*** Block opens ***

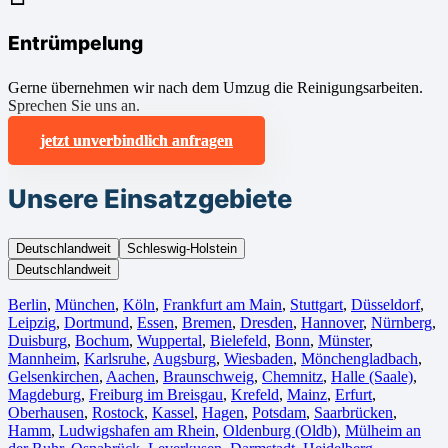
Entrümpelung
Gerne übernehmen wir nach dem Umzug die Reinigungsarbeiten.
Sprechen Sie uns an.
jetzt unverbindlich anfragen
Unsere Einsatzgebiete
Deutschlandweit
Schleswig-Holstein
Deutschlandweit
Berlin⁠
,
München
,
Köln⁠
,
Frankfurt am Main
,
Stuttgart
,
Düsseldorf
,
Leipzig
,
Dortmund
,
Essen
,
Bremen
,
Dresden
,
Hannover
,
Nürnberg
,
Duisburg⁠
,
Bochum
,
Wuppertal⁠
,
Bielefeld⁠
,
Bonn⁠
,
Münster⁠
,
Mannheim
,
Karlsruhe
,
Augsburg
,
Wiesbaden⁠
,
Mönchengladbach⁠
,
Gelsenkirchen⁠
,
Aachen⁠
,
Braunschweig
,
Chemnitz⁠
,
Halle (Saale)
⁠,
Magdeburg
,
Freiburg im Breisgau
⁠,
Krefeld⁠
,
Mainz⁠
,
Erfurt
,
Oberhausen⁠
,
Rostock⁠
,
Kassel⁠
,
Hagen
,
Potsdam
,
Saarbrücken⁠
,
Hamm
,
Ludwigshafen am Rhein
⁠,
Oldenburg (Oldb)
,
Mülheim an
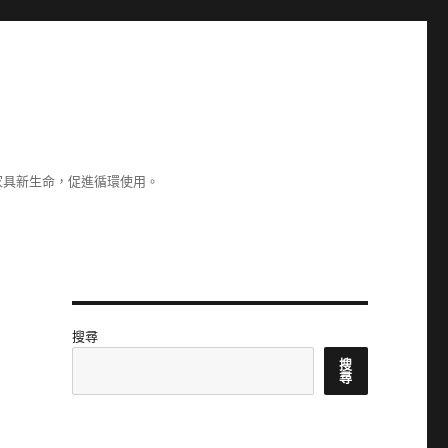
家具新生命，促進循環使用。
搜尋
搜
尋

*** Block closes ***

▶ [YOUR INSTRUCTIONS]: Write the records out again exactly; none of the pictures belong in the copy.

▶ [ANSWER TO THIS EXERCISE]:
Entrümpelung
Gerne übernehmen wir nach dem Umzug die Reinigungsarbeiten.
Sprechen Sie uns an.
jetzt unverbindlich anfragen
Unsere Einsatzgebiete
Deutschlandweit
Schleswig-Holstein
Deutschlandweit
Berlin⁠
,
München
,
Köln⁠
,
Frankfurt am Main
,
Stuttgart
,
Düsseldorf
,
Leipzig
,
Dortmund
,
Essen
,
Bremen
,
Dresden
,
Hannover
,
Nürnberg
,
Duisburg⁠
,
Bochum
,
Wuppertal⁠
,
Bielefeld⁠
,
Bonn⁠
,
Münster⁠
,
Mannheim
,
Karlsruhe
,
Augsburg
,
Wiesbaden⁠
,
Mönchengladbach⁠
,
Gelsenkirchen⁠
,
Aachen⁠
,
Braunschweig
,
Chemnitz⁠
,
Halle (Saale)
⁠,
Magdeburg
,
Freiburg im Breisgau
⁠,
Krefeld⁠
,
Mainz⁠
,
Erfurt
,
Oberhausen⁠
,
Rostock⁠
,
Kassel⁠
,
Hagen
,
Potsdam
,
Saarbrücken⁠
,
Hamm
,
Ludwigshafen am Rhein
⁠,
Oldenburg (Oldb)
,
Mülheim an
家具新生命，促進循環使用。
搜尋
搜
尋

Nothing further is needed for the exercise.